Need help with loading junk data

General
General covers Articles, Reference documentation, FAQs, Downloads and Blogs that do not belong to a specific subject area. General-purpose Articles about everything and anything
Enthusiast

Need help with loading junk data

Source: Sql server  Source field : Varchar(max)

Charcterset: Latin1_General_CP1_CL_AS

 

Loading through informatica TPT and characterset defined in the connetion is : UTF8.

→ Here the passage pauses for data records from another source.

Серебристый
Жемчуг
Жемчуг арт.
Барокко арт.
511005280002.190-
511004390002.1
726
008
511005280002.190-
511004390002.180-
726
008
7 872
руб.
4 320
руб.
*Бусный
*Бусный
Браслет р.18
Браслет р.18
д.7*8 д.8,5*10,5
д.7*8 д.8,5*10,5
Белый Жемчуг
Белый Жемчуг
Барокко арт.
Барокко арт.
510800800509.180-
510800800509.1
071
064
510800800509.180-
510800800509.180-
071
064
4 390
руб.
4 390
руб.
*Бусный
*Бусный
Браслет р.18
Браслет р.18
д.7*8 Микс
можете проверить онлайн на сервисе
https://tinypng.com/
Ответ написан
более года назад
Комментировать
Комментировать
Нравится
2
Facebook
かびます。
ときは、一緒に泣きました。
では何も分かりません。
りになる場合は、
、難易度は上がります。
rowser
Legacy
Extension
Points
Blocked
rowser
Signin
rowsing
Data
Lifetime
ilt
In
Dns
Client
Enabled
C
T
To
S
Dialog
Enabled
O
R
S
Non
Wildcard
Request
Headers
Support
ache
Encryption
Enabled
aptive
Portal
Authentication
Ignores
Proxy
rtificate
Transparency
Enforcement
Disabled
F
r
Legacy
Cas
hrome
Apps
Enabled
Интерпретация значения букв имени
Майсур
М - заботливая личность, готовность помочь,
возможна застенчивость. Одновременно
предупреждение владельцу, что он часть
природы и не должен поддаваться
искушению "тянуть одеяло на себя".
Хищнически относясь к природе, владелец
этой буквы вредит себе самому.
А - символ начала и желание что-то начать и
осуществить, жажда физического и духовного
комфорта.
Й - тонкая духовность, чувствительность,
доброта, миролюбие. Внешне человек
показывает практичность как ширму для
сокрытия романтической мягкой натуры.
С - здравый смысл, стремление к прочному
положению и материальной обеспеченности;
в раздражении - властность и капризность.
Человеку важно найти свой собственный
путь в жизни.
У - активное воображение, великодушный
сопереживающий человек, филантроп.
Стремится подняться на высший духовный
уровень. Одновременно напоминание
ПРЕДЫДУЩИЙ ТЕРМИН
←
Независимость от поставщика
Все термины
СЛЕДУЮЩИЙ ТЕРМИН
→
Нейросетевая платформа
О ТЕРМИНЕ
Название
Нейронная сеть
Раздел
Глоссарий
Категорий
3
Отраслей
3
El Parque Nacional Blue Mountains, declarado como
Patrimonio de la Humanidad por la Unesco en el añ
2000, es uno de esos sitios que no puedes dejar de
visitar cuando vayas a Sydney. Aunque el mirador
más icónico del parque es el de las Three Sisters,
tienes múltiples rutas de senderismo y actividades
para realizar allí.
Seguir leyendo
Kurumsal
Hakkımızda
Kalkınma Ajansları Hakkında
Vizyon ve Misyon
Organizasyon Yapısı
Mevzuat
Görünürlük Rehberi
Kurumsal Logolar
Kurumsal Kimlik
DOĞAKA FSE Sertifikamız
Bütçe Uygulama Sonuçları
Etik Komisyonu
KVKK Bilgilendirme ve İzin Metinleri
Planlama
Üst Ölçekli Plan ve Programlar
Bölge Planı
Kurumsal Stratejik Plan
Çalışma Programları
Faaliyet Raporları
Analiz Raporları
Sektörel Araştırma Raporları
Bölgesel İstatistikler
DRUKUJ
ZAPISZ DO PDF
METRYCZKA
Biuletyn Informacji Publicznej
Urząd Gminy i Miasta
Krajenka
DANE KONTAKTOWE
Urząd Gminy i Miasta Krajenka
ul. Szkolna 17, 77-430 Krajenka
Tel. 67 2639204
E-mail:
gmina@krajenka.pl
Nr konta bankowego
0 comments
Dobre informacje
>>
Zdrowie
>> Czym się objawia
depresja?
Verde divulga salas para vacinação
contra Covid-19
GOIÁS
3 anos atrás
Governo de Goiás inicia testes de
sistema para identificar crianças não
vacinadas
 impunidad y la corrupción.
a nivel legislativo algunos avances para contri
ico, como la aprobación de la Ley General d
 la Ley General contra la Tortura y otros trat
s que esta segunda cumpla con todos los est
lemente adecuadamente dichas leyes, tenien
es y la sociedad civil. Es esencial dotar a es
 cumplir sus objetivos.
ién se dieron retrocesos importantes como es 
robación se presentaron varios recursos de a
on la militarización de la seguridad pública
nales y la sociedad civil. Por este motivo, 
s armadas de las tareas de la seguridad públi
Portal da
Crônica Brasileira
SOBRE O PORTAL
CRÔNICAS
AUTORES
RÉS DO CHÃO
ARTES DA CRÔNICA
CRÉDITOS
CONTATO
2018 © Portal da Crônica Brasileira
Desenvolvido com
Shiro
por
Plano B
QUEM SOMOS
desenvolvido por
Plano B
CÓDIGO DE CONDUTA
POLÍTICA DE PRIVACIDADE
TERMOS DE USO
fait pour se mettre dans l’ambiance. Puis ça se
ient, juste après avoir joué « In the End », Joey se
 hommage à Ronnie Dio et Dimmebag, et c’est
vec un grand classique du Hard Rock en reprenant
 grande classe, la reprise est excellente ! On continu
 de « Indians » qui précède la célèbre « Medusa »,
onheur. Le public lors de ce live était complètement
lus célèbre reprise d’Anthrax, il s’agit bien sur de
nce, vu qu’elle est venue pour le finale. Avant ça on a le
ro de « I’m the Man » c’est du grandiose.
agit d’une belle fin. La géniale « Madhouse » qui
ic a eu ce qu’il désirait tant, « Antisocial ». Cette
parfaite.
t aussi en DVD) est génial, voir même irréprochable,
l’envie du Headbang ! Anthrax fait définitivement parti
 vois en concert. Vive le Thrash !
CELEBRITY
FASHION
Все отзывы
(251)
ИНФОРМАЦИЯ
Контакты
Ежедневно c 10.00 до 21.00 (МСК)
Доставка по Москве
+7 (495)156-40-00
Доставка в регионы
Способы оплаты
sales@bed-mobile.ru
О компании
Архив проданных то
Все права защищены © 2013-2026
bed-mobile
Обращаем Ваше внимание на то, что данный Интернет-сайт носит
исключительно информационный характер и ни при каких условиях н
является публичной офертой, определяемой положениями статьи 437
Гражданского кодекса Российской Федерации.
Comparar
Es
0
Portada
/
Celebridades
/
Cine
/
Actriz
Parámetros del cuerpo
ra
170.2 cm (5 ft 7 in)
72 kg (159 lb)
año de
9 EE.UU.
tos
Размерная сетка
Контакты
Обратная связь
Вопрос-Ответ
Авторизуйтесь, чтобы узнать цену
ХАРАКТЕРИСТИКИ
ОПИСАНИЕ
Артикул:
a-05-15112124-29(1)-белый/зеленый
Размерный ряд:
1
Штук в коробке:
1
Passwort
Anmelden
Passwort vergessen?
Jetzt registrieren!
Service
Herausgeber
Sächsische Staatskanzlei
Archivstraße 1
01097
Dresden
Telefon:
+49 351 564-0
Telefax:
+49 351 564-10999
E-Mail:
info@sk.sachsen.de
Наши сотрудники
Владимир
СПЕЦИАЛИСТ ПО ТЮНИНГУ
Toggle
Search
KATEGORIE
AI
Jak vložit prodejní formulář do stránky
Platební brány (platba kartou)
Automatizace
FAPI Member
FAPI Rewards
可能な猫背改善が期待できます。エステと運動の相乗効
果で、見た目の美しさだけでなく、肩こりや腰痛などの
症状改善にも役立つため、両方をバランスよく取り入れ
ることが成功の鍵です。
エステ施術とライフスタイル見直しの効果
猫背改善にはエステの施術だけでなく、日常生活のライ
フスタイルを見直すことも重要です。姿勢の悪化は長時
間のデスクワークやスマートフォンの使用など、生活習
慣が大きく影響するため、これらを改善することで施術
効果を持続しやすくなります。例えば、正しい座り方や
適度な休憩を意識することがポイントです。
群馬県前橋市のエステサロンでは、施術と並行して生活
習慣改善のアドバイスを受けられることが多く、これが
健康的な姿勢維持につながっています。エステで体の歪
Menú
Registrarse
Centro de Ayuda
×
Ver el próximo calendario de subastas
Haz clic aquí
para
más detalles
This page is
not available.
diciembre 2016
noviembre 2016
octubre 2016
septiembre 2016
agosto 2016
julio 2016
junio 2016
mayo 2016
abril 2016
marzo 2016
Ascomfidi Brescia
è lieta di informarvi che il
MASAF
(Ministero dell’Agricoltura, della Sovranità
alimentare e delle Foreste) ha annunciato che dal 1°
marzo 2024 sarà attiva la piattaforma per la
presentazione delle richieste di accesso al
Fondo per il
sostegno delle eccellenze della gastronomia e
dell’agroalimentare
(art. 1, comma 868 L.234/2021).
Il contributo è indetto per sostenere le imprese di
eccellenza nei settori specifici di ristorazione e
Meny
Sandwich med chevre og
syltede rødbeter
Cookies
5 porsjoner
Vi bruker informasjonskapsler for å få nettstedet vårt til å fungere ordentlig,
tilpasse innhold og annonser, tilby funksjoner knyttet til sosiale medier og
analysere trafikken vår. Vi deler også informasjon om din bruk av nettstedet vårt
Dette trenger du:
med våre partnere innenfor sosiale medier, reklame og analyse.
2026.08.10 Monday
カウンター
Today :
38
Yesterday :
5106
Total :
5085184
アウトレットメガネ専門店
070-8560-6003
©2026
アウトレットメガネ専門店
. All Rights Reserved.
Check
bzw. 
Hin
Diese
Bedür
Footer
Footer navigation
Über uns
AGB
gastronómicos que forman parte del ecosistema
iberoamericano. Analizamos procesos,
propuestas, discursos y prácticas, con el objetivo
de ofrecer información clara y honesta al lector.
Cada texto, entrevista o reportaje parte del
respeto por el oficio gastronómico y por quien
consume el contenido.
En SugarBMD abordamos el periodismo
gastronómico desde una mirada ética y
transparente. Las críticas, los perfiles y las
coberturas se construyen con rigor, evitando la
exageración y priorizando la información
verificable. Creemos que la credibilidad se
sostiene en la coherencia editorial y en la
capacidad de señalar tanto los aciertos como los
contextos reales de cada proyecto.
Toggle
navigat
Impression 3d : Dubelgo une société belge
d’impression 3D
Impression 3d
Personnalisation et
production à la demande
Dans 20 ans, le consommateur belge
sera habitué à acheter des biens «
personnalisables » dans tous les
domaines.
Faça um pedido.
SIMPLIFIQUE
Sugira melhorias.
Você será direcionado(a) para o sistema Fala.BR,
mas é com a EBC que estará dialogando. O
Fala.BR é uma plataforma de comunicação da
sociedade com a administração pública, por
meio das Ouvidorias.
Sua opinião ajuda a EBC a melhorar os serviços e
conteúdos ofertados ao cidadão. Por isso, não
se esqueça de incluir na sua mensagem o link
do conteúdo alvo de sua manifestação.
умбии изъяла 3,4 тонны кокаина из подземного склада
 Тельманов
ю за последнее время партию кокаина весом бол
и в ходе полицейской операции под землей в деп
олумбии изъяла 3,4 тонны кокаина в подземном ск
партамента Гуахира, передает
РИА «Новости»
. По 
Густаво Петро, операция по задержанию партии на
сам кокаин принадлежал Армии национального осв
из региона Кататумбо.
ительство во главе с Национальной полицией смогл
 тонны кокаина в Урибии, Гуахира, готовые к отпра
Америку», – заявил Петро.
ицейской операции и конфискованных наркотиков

Trying to load to the column for which charset defined as "unicode". But facing untransaltable charter issue.

target column:  DESCRIPTION VARCHAR(8000) CHARACTER SET UNICODE NOT CASESPECIFIC,

 

Data that trying to load is actually mail content, which has smiley symbols etc.  Any idea how to load this kind of data ?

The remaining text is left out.